■ **Task objective**: Please give the count of lines below with the string "gemacht" in them, and no other words.

Exercise data below:

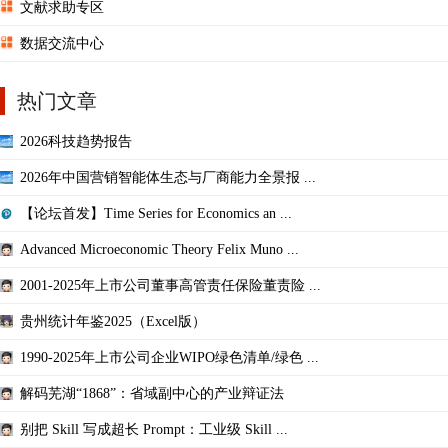
文献求助专区
数据交流中心
热门文章
2026科技趋势报告
2026年中国营销智能体生态与厂商能力全景报 ...
【论坛首发】Time Series for Economics an ...
Advanced Microeconomic Theory Felix Muno ...
2001-2025年上市公司董事高管责任保险董责险 ...
贵州统计年鉴2025（Excel版）
1990-2025年上市公司企业WIPO绿色清单/绿色 ...
解码芜湖“1868”：省域副中心的产业辩证法
别把 Skill 写成超长 Prompt：工业级 Skill ...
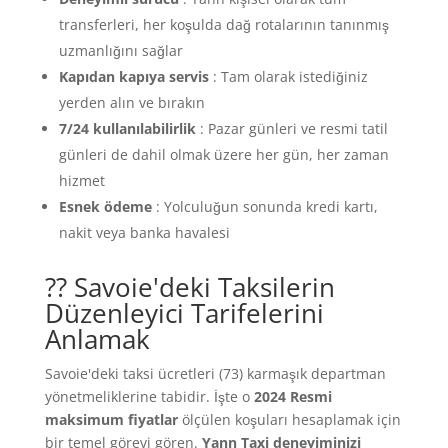
transferleri, her koşulda dağ rotalarının tanınmış
uzmanlığını sağlar
Kapıdan kapıya servis
: Tam olarak istediğiniz
yerden alın ve bırakın
7/24 kullanılabilirlik
: Pazar günleri ve resmi tatil
günleri de dahil olmak üzere her gün, her zaman
hizmet
Esnek ödeme
: Yolculuğun sonunda kredi kartı,
nakit veya banka havalesi
?? Savoie'deki Taksilerin
Düzenleyici Tarifelerini
Anlamak
Savoie'deki taksi ücretleri (73) karmaşık departman
yönetmeliklerine tabidir. İşte o
2024 Resmi
maksimum fiyatlar
ölçülen koşuları hesaplamak için
bir temel görevi gören.
Yann Taxi deneyiminizi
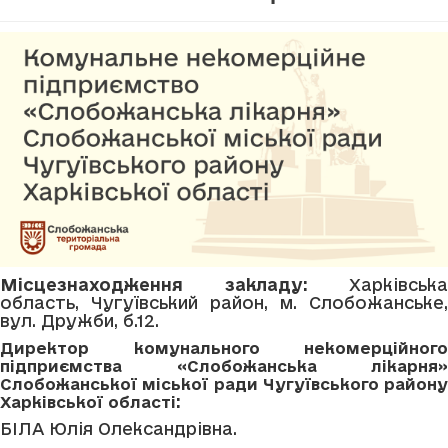
Місцезнаходження закладу:
Харківська
область, Чугуївський район, м. Слобожанське,
вул. Дружби, б.12.
Директор
к
омунального некомерційного
підприємства «Слобожанська лікарня»
Слобожанської міської ради Чугуївського району
:
Харківської області
БІЛА Юлія Олександрівна.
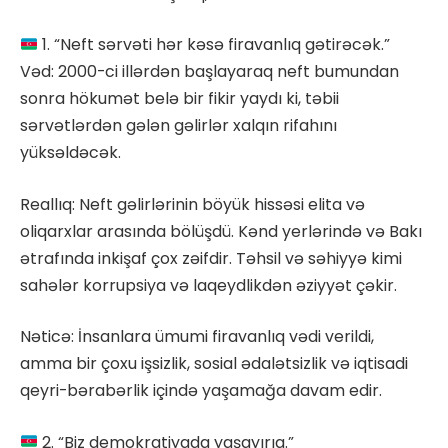
1. “Neft sərvəti hər kəsə firavanlıq gətirəcək.”
Vəd: 2000-ci illərdən başlayaraq neft bumundan
sonra hökumət belə bir fikir yaydı ki, təbii
sərvətlərdən gələn gəlirlər xalqın rifahını
yüksəldəcək.
Reallıq: Neft gəlirlərinin böyük hissəsi elita və
oliqarxlar arasında bölüşdü. Kənd yerlərində və Bakı
ətrafında inkişaf çox zəifdir. Təhsil və səhiyyə kimi
sahələr korrupsiya və laqeydlikdən əziyyət çəkir.
Nəticə: İnsanlara ümumi firavanlıq vədi verildi,
amma bir çoxu işsizlik, sosial ədalətsizlik və iqtisadi
qeyri-bərabərlik içində yaşamağa davam edir.
2. “Biz demokratiyada yaşayırıq.”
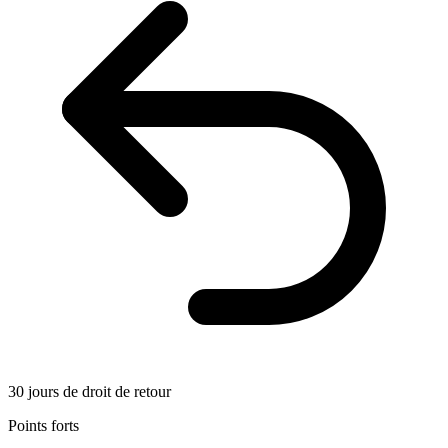
30 jours de droit de retour
Points forts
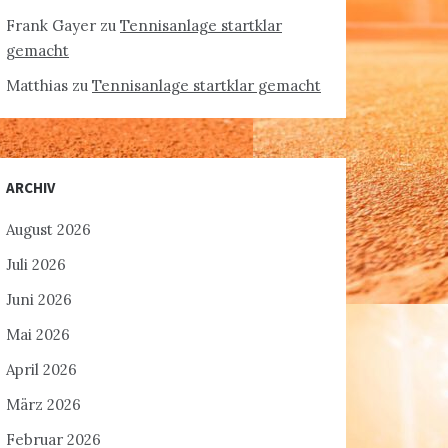
Frank Gayer
zu
Tennisanlage startklar
gemacht
Matthias
zu
Tennisanlage startklar gemacht
ARCHIV
August 2026
Juli 2026
Juni 2026
Mai 2026
April 2026
März 2026
Februar 2026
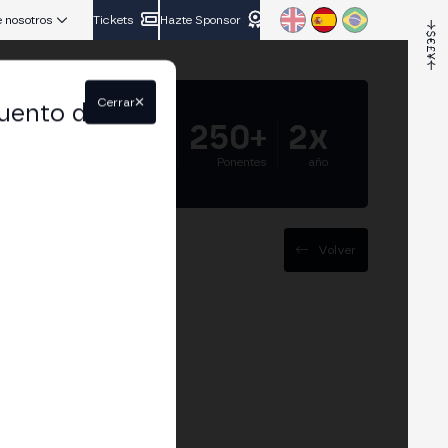
 nosotros
Tickets
Hazte Sponsor
Cerrar
uento del
5.000+
250+
2x
Asistentes
Ponentes
año
Volver
it2Me,
: stablecoins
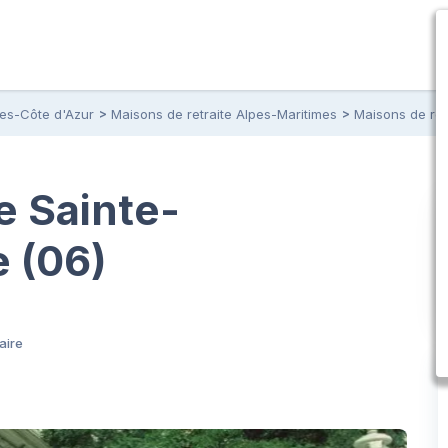
pes-Côte d'Azur
Maisons de retraite Alpes-Maritimes
Maisons de ret
 Sainte-
e (06)
aire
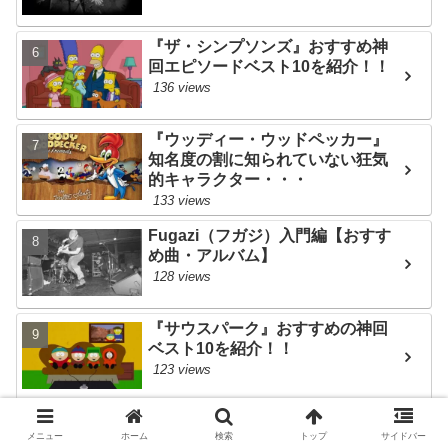
『ザ・シンプソンズ』おすすめ神
回エピソードベスト10を紹介！！
136 views
『ウッディー・ウッドペッカー』
知名度の割に知られていない狂気
的キャラクター・・・
133 views
Fugazi（フガジ）入門編【おすす
め曲・アルバム】
128 views
『サウスパーク』おすすめの神回
ベスト10を紹介！！
123 views
『サウスパーク』後味が悪すぎる
メニュー
ホーム
検索
トップ
サイドバー
エピソードベスト10・・・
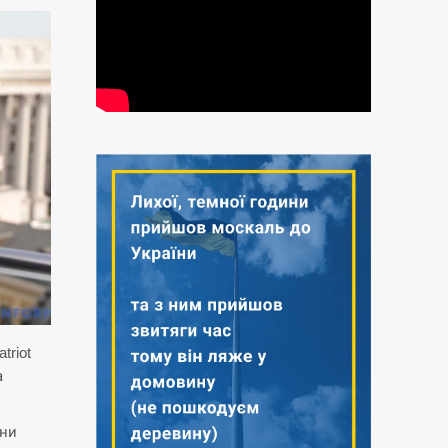
triot
а
они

End of Exercise data.

■ **Reply to the exercise**: 2